Die Arbeitsgruppe NFP geht davon aus, dass in den kommenden Jahren ein stärkerer Akzent auf der Online-Beratung liegen wird, so dass viele der NFP-BeraterInnen nicht wie bisher ihre Klienten persönlich treffen, sondern ihnen via Datenautobahn Beratung angedeihen lassen. Parallel dazu werden sicherlich mehr und mehr Frauen die professionell tätigen BeraterInnen aufsuchen, unter anderem Ärzte und Hebammen und dort konkrete Beratung zu ihrem individuellen Zyklus nachfragen.

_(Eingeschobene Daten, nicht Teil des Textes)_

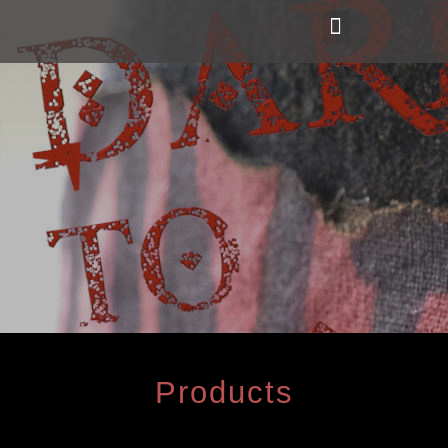
Products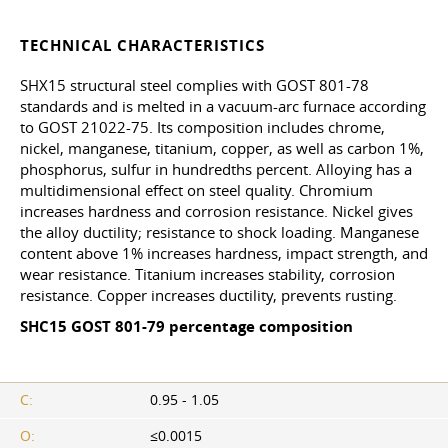
TECHNICAL CHARACTERISTICS
SHX15 structural steel complies with
GOST 801-78
standards and is melted in a vacuum-arc furnace according
to
GOST 21022-75
. Its composition includes chrome,
nickel, manganese, titanium, copper, as well as carbon 1%,
phosphorus, sulfur in hundredths percent. Alloying has a
multidimensional effect on steel quality. Chromium
increases hardness and corrosion resistance. Nickel gives
the alloy ductility; resistance to shock loading. Manganese
content above 1% increases hardness, impact strength, and
wear resistance. Titanium increases stability, corrosion
resistance. Copper increases ductility, prevents rusting.
SHC15
GOST 801-79
percentage composition
C:
0.95 - 1.05
O:
≤0.0015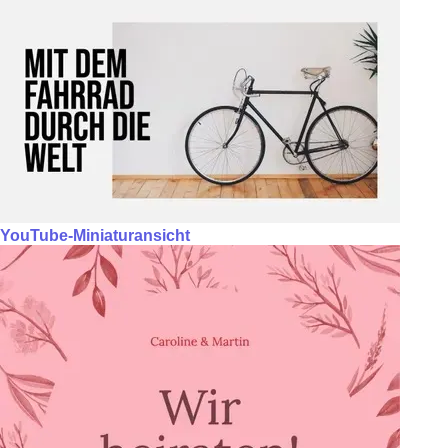
YouTube-Miniaturansicht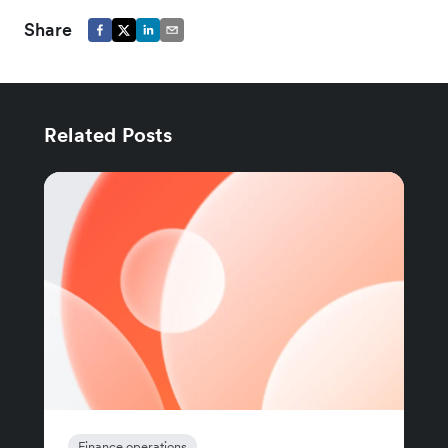
Share
Related Posts
Finance operations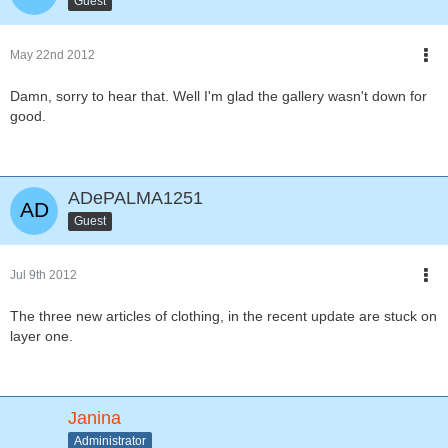
Guest
May 22nd 2012
Damn, sorry to hear that. Well I'm glad the gallery wasn't down for
good.
ADePALMA1251
Guest
Jul 9th 2012
The three new articles of clothing, in the recent update are stuck on
layer one.
Janina
Administrator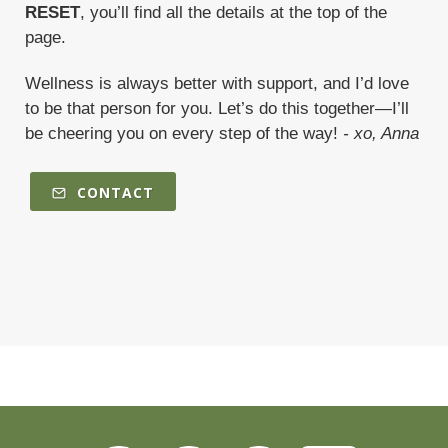
RESET
, you’ll find all the details at the top of the
page.
Wellness is always better with support, and I’d love
to be that person for you. Let’s do this together—I’ll
be cheering you on every step of the way!
- xo, Anna
CONTACT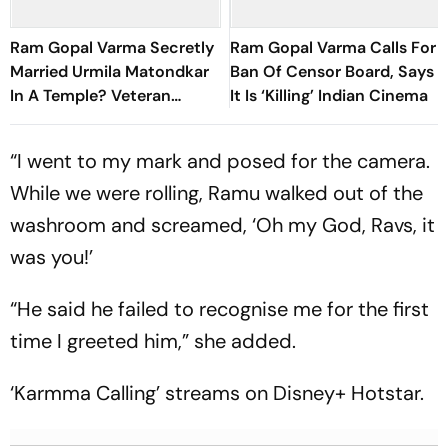
Ram Gopal Varma Secretly
Ram Gopal Varma Calls For
Married Urmila Matondkar
Ban Of Censor Board, Says
In A Temple? Veteran
It Is ‘Killing’ Indian Cinema
Journalist Makes Shocking
Claim
“I went to my mark and posed for the camera.
While we were rolling, Ramu walked out of the
washroom and screamed, ‘Oh my God, Ravs, it
was you!’
“He said he failed to recognise me for the first
time I greeted him,” she added.
‘Karmma Calling’ streams on Disney+ Hotstar.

Dies ist auch eine Chance für das Gesundheitssystem, das Körperbewusstsein zu fördern, nicht nur im Interesse von Familienplanung, sondern auch zur Stärkung und Stabilisierung der Compliance. Denn nur diejenigen, die über ihren eigenen Körper informiert sind, können letztlich auch in den verschiedensten Gesundheits- oder Krankheitssituationen selbstverantwortlich mitentscheiden und sind ärztlicher oder der Unterstützung durch Hebammen besser zugänglich.

Malteser Arbeitsgruppe Natürliche Familienplanung

Die Malteser Arbeitsgruppe NFP (Natürliche Familienplanung) mit Sitz in Köln bietet seit über 20 Jahren qualifizierte Informationen und Beratungen in diesem Bereich an. 1981 gegründet, hat sie in den späten 80er Jahren mit Unterstützung des Bundesfamilienministeriums die natürliche Methode gesucht, entwickelt und evaluiert, die mittlerweile in Deutschland allgemein unter der Abkürzung NFP weiterempfohlen wird.

Zu den Aufgaben der Arbeitsgruppe NFP gehört, neben der Verbreitung des Wissens um die NFP die Kooperation mit Fachleuten wie Ärzten, Hebammen, Krankenschwestern und auch mit Universitäten.